Download or read book Business Interest Groups in Nineteenth Century Brazil written by Eugene Ridings and published by Cambridge University Press. This book was released on 2004-03-11 with total page 400 pages. Available in PDF, EPUB and Kindle. Book excerpt: This book is the first to describe the role of business interest groups in the development of Brazil during the nineteenth century.
Download or read book Female Entrepreneurs in the Long Nineteenth Century written by Jennifer Aston and published by Springer Nature. This book was released on 2020-07-29 with total page 495 pages. Available in PDF, EPUB and Kindle. Book excerpt: "This volume challenges those who see gender inequalities invariably defining and constraining the lives of women. But it also broadens the conversation about the degree to which business is a gender-blind institution, owned and managed by entrepreneurs whose gender identities shape and reflect economic and cultural change." – Mary A. Yeager, Professor Emerita, University of California, Los Angeles This is the first book to consider nineteenth-century businesswomen from a global perspective, moving beyond European and trans-Atlantic frameworks to include many other corners of the world.
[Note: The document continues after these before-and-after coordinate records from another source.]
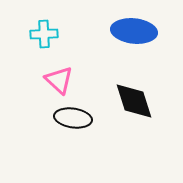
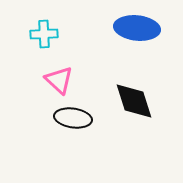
blue ellipse: moved 3 px right, 3 px up
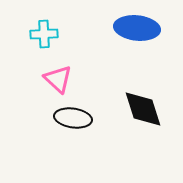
pink triangle: moved 1 px left, 1 px up
black diamond: moved 9 px right, 8 px down
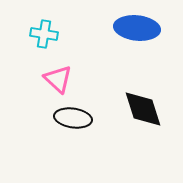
cyan cross: rotated 12 degrees clockwise
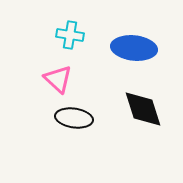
blue ellipse: moved 3 px left, 20 px down
cyan cross: moved 26 px right, 1 px down
black ellipse: moved 1 px right
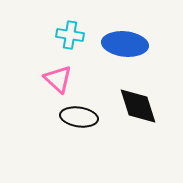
blue ellipse: moved 9 px left, 4 px up
black diamond: moved 5 px left, 3 px up
black ellipse: moved 5 px right, 1 px up
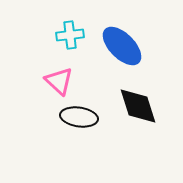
cyan cross: rotated 16 degrees counterclockwise
blue ellipse: moved 3 px left, 2 px down; rotated 39 degrees clockwise
pink triangle: moved 1 px right, 2 px down
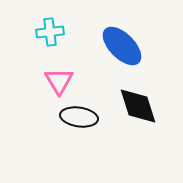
cyan cross: moved 20 px left, 3 px up
pink triangle: rotated 16 degrees clockwise
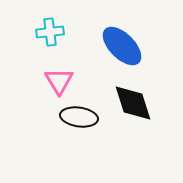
black diamond: moved 5 px left, 3 px up
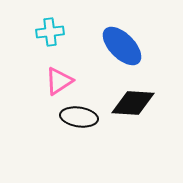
pink triangle: rotated 28 degrees clockwise
black diamond: rotated 69 degrees counterclockwise
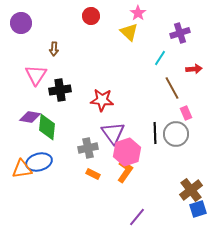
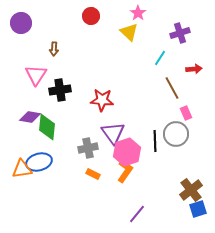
black line: moved 8 px down
purple line: moved 3 px up
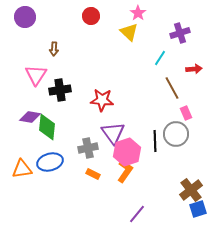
purple circle: moved 4 px right, 6 px up
blue ellipse: moved 11 px right
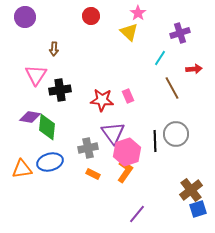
pink rectangle: moved 58 px left, 17 px up
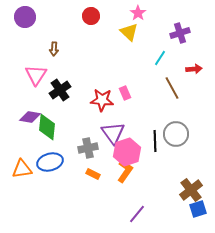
black cross: rotated 25 degrees counterclockwise
pink rectangle: moved 3 px left, 3 px up
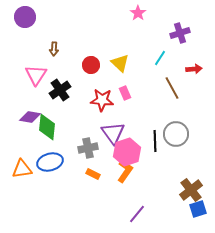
red circle: moved 49 px down
yellow triangle: moved 9 px left, 31 px down
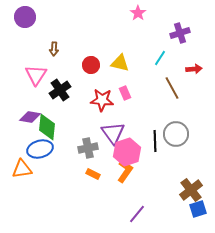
yellow triangle: rotated 30 degrees counterclockwise
blue ellipse: moved 10 px left, 13 px up
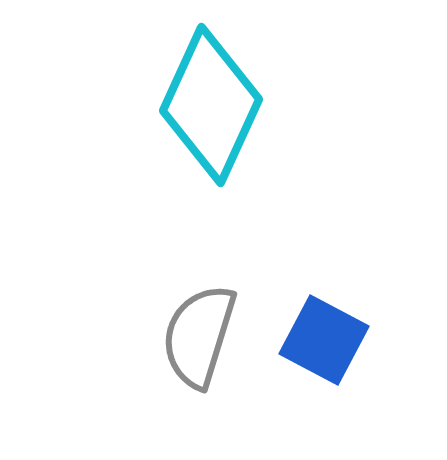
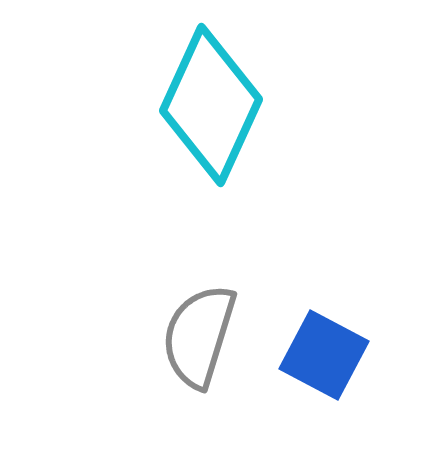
blue square: moved 15 px down
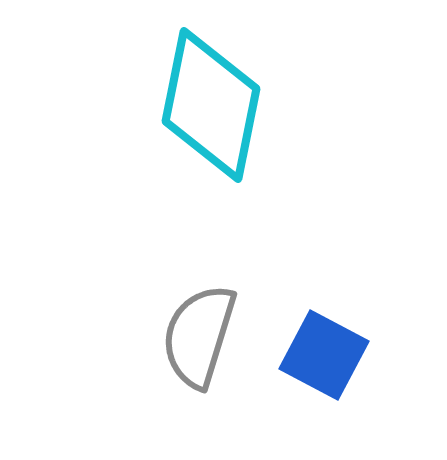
cyan diamond: rotated 13 degrees counterclockwise
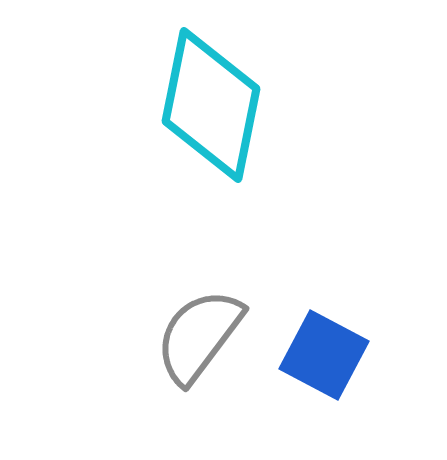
gray semicircle: rotated 20 degrees clockwise
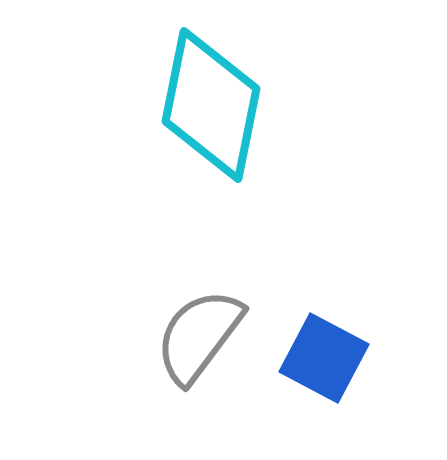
blue square: moved 3 px down
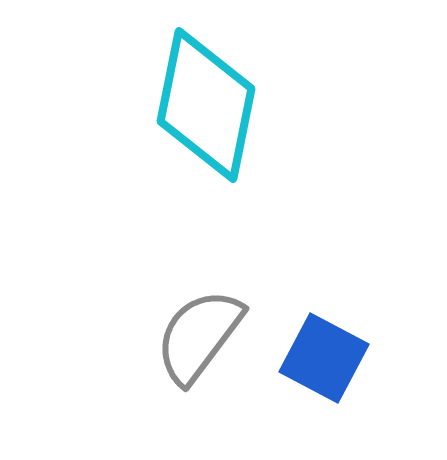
cyan diamond: moved 5 px left
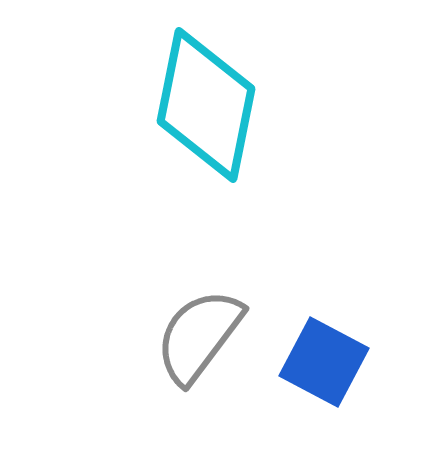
blue square: moved 4 px down
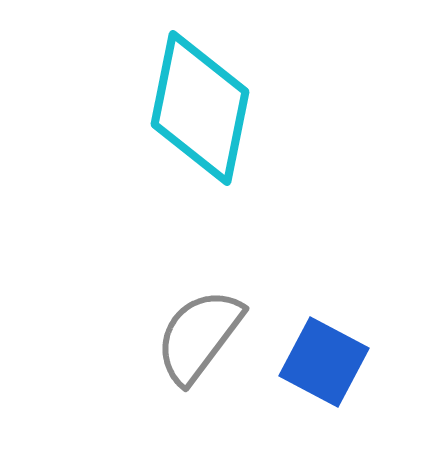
cyan diamond: moved 6 px left, 3 px down
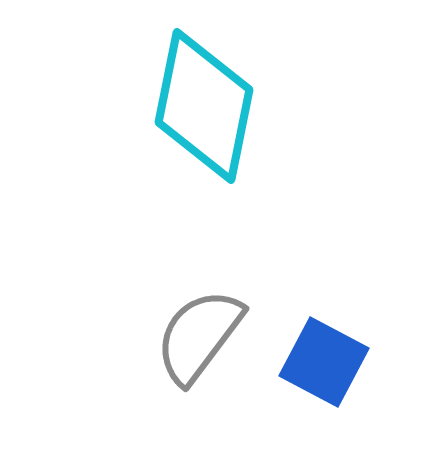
cyan diamond: moved 4 px right, 2 px up
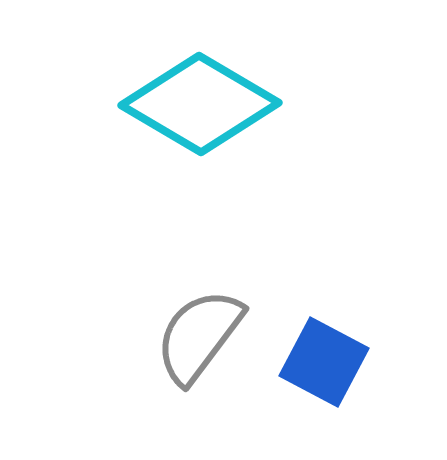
cyan diamond: moved 4 px left, 2 px up; rotated 71 degrees counterclockwise
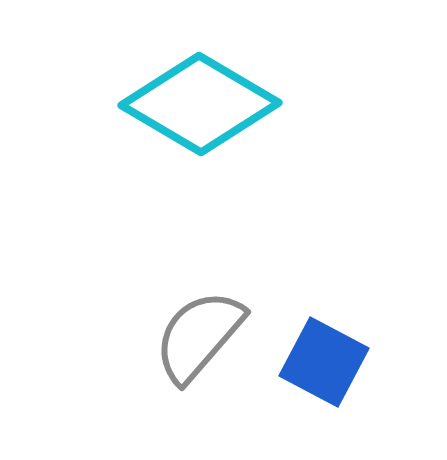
gray semicircle: rotated 4 degrees clockwise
The women in these pages, who made money and business decisions for themselves rather than as employees, ran a wide variety of enterprises, from micro-businesses in the ‘grey market’ to large factories with international reach. They included publicans and farmers, midwives and property developers, milliners and plumbers, pirates and shopkeepers. Female Entrepreneurs in the Long Nineteenth Century: A Global Perspective rejects the notion that nineteenth-century women were restricted to the home. Despite a variety of legal and structural restrictions, they found ways to make important but largely unrecognised contributions to economies around the world - many in business. Their impact on the economy and the economy’s impact on them challenge gender historians to think more about business and business historians to think more about gender and create a global history that is inclusive of multiple perspectives. Chapter one of this book is available open access under a CC BY 4.0 license at link.springer.com.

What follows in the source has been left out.